W = nn.Parameter(torch.zeros(size=(in_features, out_features))) # xavier parameter initialization
nn.init.xavier_uniform_(W.data, gain=1.414)
input = torch.rand(nb_nodes, in_features)

h = torch.mm(input, W)
N = h.size()[0]
print(h.shape)

torch.Size([3, 2])


## Attention mechanism

In [7]:
a = nn.Parameter(torch.zeros(size=(2*out_features, 1)))
nn.init.xavier_uniform_(a.data, gain=1.414)
print(a.shape)

leaky_relu = nn.LeakyReLU(0.2)

torch.Size([4, 1])


In [8]:
a_input = torch.cat([h.repeat(1, N).view(N * N, -1), h.repeat(N, 1)], dim=1).view(N, -1, 2 * out_features)

In [10]:
e = leaky_relu(torch.matmul(a_input, a).squeeze(2))

In [11]:
print(a_input.shape, a.shape)
print()
print(torch.matmul(a_input, a).shape)
print()
print(torch.matmul(a_input, a).squeeze(2).shape)

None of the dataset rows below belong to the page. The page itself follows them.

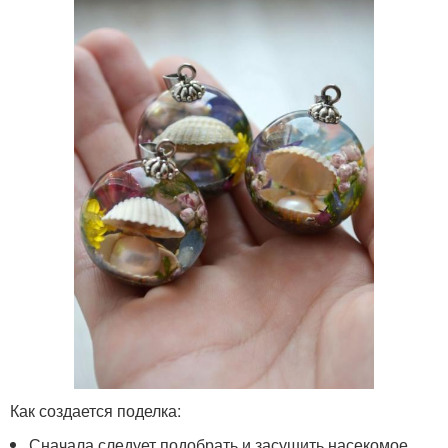
Как создается поделка:
Сначала следует подобрать и засушить насекомое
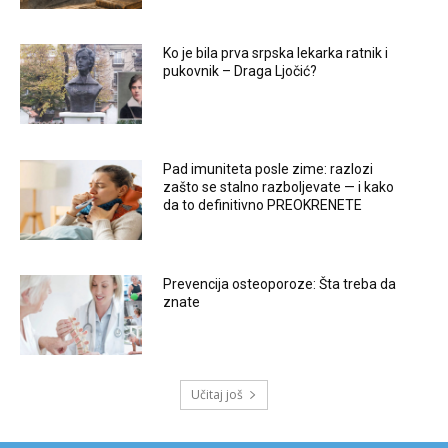
Ko je bila prva srpska lekarka ratnik i
pukovnik – Draga Ljočić?
Pad imuniteta posle zime: razlozi
zašto se stalno razboljevate — i kako
da to definitivno PREOKRENETE
Prevencija osteoporoze: Šta treba da
znate
Učitaj još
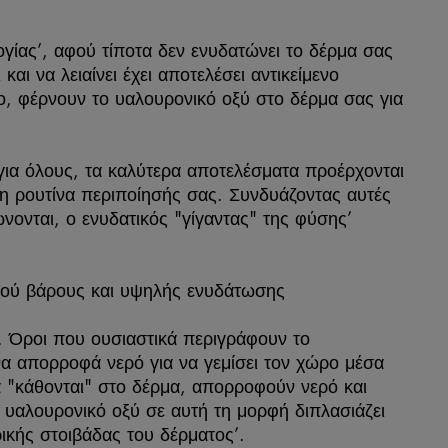
ογίας’, αφού τίποτα δεν ενυδατώνει το δέρμα σας
αι να λειαίνει έχει αποτελέσει αντικείμενο
, φέρνουν το υαλουρονικό οξύ στο δέρμα σας για
για όλους, τα καλύτερα αποτελέσματα προέρχονται
ρουτίνα περιποίησής σας. Συνδυάζοντας αυτές
ονται, ο ενυδατικός "γίγαντας" της φύσης’
ακού βάρους και υψηλής ενυδάτωσης
ό. Όροι που ουσιαστικά περιγράφουν το
να απορροφά νερό για να γεμίσει τον χώρο μέσα
α "κάθονται" στο δέρμα, απορροφούν νερό και
ο υαλουρονικό οξύ σε αυτή τη μορφή διπλασιάζει
ικής στοιβάδας του δέρματος’.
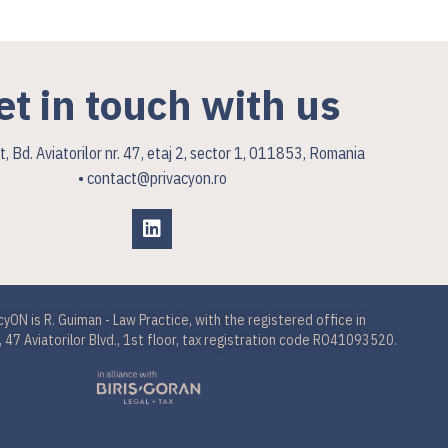
et in touch with us
, Bd. Aviatorilor nr. 47, etaj 2, sector 1, 011853, Romania
• contact@privacyon.ro
cyON is R. Guiman - Law Practice, with the registered office in
 47 Aviatorilor Blvd., 1st floor, tax registration code RO41093520.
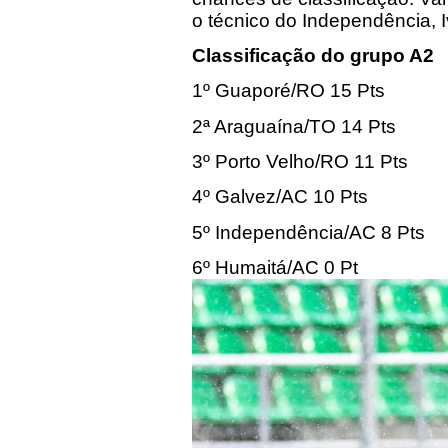
o técnico do Independência, 
Classificação do grupo A2
1º Guaporé/RO 15 Pts
2ª Araguaína/TO 14 Pts
3º Porto Velho/RO 11 Pts
4º Galvez/AC 10 Pts
5º Independência/AC 8 Pts
6º Humaitá/AC 0 Pt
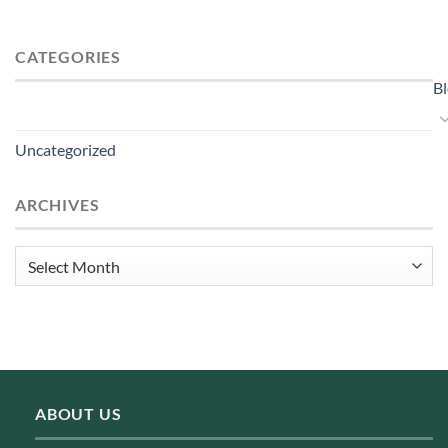
CATEGORIES
B
Uncategorized
ARCHIVES
Archives
ABOUT US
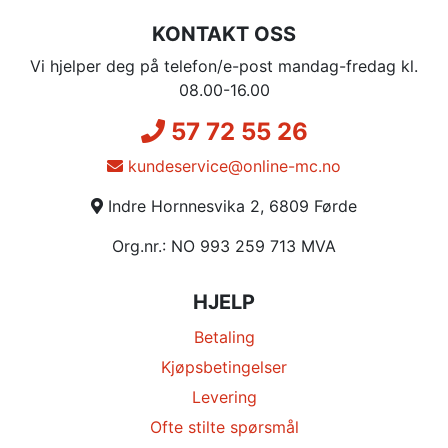
KONTAKT OSS
Vi hjelper deg på telefon/e-post mandag-fredag kl.
08.00-16.00
57 72 55 26
kundeservice@online-mc.no
Indre Hornnesvika 2, 6809 Førde
Org.nr.: NO 993 259 713 MVA
HJELP
Betaling
Kjøpsbetingelser
Levering
Ofte stilte spørsmål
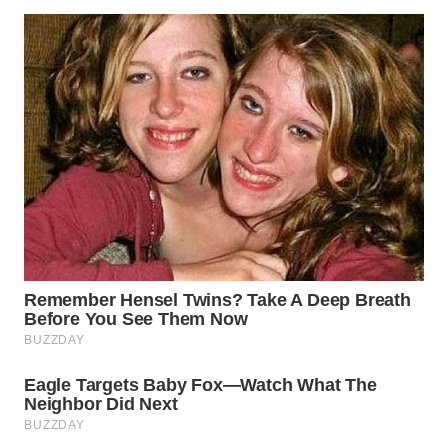
WN
TAPANULI
SELATAN
WN
TANJUNG
LESUNG
WN
KARO
WN
SIMALUNGUN
WN
LABUHANBATU
WN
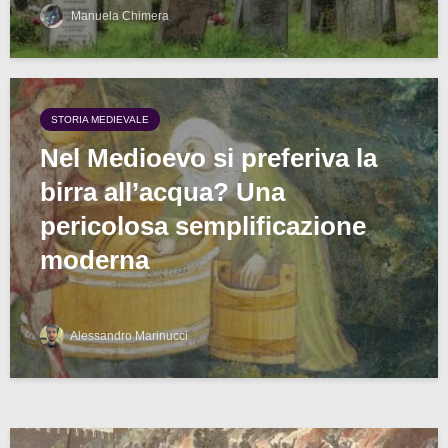
Manuela Chimera
STORIA MEDIEVALE
Nel Medioevo si preferiva la
birra all’acqua? Una
pericolosa semplificazione
moderna
Alessandro Marinucci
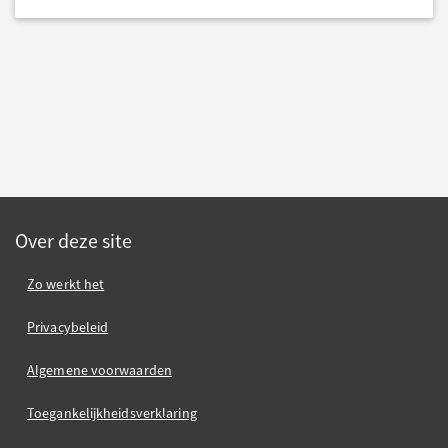
Over deze site
Zo werkt het
Privacybeleid
Algemene voorwaarden
Toegankelijkheidsverklaring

torch.Size([3, 3, 4]) torch.Size([4, 1])

torch.Size([3, 3, 1])

torch.Size([3, 3])


In [12]:
print(e)

tensor([[-0.0142, -0.0059,  0.0037],
        [ 0.0908,  0.1327,  0.1658],
        [ 0.2506,  0.2925,  0.3256]], grad_fn=<LeakyReluBackward0>)


## Masked attention

In [14]:
adj = torch.randint(2, (3, 3))
zero_vec = -9e15 * torch.ones_like(e)
print(zero_vec.shape)
print(zero_vec)

torch.Size([3, 3])
tensor([[-9.0000e+15, -9.0000e+15, -9.0000e+15],
        [-9.0000e+15, -9.0000e+15, -9.0000e+15],
        [-9.0000e+15, -9.0000e+15, -9.0000e+15]])


In [15]:
attention = torch.where(adj > 0, e, zero_vec)
print(adj)
print(e)
print(zero_vec)
print(attention)

tensor([[1, 0, 0],
        [1, 1, 0],
        [0, 1, 0]])
tensor([[-0.0142, -0.0059,  0.0037],
        [ 0.0908,  0.1327,  0.1658],
        [ 0.2506,  0.2925,  0.3256]], grad_fn=<LeakyReluBackward0>)
tensor([[-9.0000e+15, -9.0000e+15, -9.0000e+15],
        [-9.0000e+15, -9.0000e+15, -9.0000e+15],
        [-9.0000e+15, -9.0000e+15, -9.0000e+15]])
tensor([[-1.4248e-02, -9.0000e+15, -9.0000e+15],
        [ 9.0823e-02,  1.3270e-01, -9.0000e+15],
        [-9.0000e+15,  2.9252e-01, -9.0000e+15]], grad_fn=<SWhereBackward0>)


In [16]:
attention = F.softmax(attention, dim=1)
h_prime = torch.matmul(attention, h)
print(attention)
print(h_prime)

tensor([[1.0000, 0.0000, 0.0000],
        [0.4895, 0.5105, 0.0000],
        [0.0000, 1.0000, 0.0000]], grad_fn=<SoftmaxBackward0>)
tensor([[ 0.2003,  0.1686],
        [-0.0097,  0.0547],
        [-0.2111, -0.0546]], grad_fn=<MmBackward0>)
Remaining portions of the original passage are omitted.